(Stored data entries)
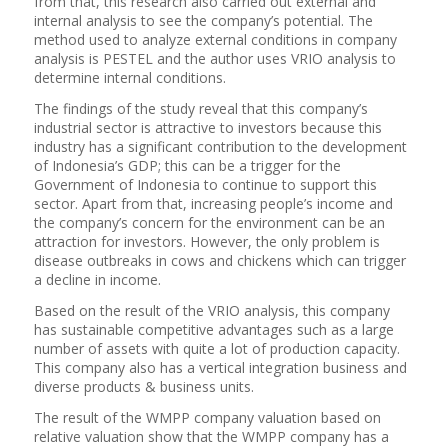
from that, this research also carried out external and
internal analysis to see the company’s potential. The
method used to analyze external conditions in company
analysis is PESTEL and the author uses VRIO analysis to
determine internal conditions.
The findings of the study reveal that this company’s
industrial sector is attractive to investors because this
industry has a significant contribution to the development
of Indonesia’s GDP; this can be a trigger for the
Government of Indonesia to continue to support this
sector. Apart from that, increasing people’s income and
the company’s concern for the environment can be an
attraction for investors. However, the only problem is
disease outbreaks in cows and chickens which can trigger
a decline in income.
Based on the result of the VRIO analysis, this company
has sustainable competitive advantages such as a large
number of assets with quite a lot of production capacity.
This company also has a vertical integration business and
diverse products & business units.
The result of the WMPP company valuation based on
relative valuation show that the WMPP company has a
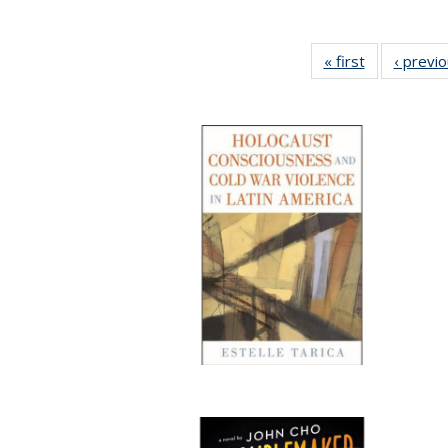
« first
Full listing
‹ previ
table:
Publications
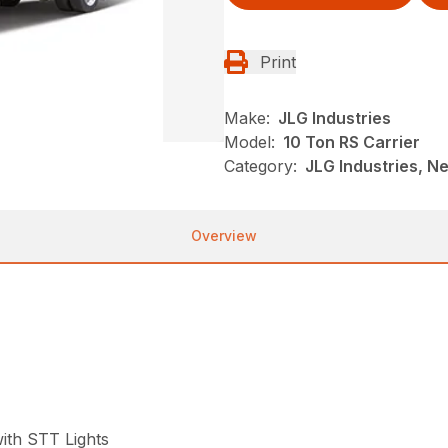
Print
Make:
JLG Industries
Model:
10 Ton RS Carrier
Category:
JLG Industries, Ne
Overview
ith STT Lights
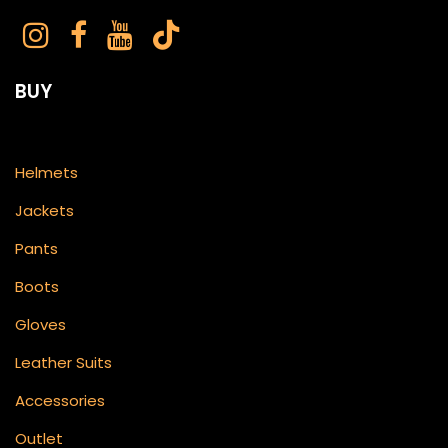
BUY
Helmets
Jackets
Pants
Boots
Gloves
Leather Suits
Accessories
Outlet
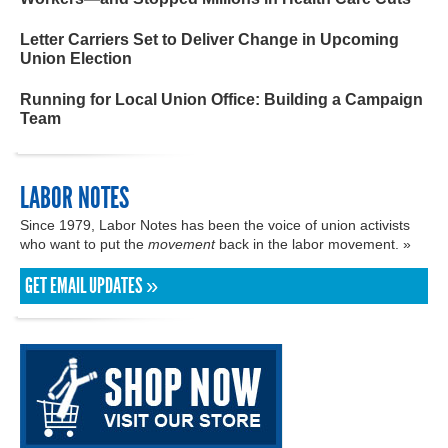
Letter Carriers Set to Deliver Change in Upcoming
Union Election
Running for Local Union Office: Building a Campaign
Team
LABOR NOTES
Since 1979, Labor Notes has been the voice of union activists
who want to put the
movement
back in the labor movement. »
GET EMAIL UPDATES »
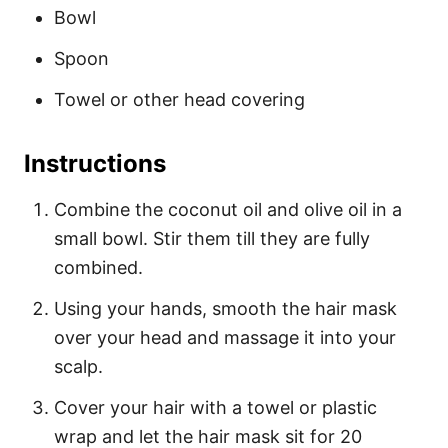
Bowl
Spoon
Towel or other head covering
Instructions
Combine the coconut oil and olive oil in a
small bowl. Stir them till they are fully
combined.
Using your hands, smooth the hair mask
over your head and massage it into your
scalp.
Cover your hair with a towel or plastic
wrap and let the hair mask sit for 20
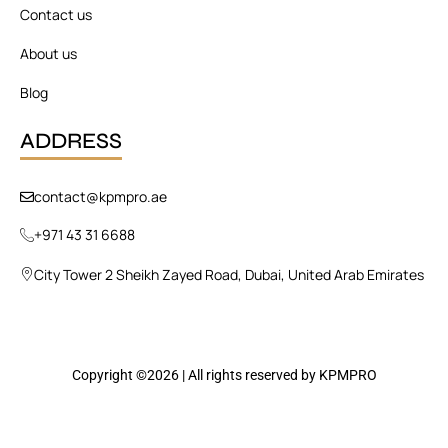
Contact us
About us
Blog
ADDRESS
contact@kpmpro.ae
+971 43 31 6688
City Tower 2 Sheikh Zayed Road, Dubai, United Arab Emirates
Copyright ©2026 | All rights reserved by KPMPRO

==

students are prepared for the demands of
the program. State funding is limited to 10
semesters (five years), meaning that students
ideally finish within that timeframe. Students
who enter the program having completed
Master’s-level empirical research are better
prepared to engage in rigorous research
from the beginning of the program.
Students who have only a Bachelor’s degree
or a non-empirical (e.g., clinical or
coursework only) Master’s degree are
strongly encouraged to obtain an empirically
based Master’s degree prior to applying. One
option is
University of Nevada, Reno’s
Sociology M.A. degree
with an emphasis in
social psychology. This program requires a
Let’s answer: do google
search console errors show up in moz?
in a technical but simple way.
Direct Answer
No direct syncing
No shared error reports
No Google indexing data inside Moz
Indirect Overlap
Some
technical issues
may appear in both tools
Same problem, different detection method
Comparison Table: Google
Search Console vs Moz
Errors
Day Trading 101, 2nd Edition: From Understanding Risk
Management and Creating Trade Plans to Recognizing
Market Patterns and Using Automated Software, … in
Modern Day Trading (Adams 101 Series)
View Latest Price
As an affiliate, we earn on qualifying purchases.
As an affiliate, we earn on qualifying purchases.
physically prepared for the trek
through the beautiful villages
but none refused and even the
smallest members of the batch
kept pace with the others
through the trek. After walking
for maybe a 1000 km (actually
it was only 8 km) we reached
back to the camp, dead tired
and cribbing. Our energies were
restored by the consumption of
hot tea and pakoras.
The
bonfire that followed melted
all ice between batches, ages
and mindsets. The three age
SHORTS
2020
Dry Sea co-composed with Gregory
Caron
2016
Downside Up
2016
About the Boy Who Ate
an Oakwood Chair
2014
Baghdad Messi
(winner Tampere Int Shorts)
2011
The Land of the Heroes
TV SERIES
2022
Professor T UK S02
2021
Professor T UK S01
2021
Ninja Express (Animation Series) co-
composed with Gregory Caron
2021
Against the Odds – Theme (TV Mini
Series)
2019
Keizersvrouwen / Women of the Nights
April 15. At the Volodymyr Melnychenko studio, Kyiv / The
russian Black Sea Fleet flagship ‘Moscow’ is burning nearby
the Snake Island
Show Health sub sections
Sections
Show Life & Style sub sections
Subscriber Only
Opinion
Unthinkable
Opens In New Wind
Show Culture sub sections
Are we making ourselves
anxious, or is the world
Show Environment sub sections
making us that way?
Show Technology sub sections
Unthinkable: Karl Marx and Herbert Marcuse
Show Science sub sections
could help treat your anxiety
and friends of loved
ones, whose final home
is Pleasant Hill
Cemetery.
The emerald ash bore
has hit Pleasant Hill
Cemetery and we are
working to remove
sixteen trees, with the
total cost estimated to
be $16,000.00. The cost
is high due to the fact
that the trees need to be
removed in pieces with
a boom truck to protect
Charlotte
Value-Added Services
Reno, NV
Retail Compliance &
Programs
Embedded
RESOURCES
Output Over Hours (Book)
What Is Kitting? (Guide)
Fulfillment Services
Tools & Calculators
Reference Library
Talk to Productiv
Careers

• **WORK TO COMPLETE**
The expected answer is a copy of each line above containing "conditions".

• **WRITTEN ANSWER**
method used to analyze external conditions in company
determine internal conditions.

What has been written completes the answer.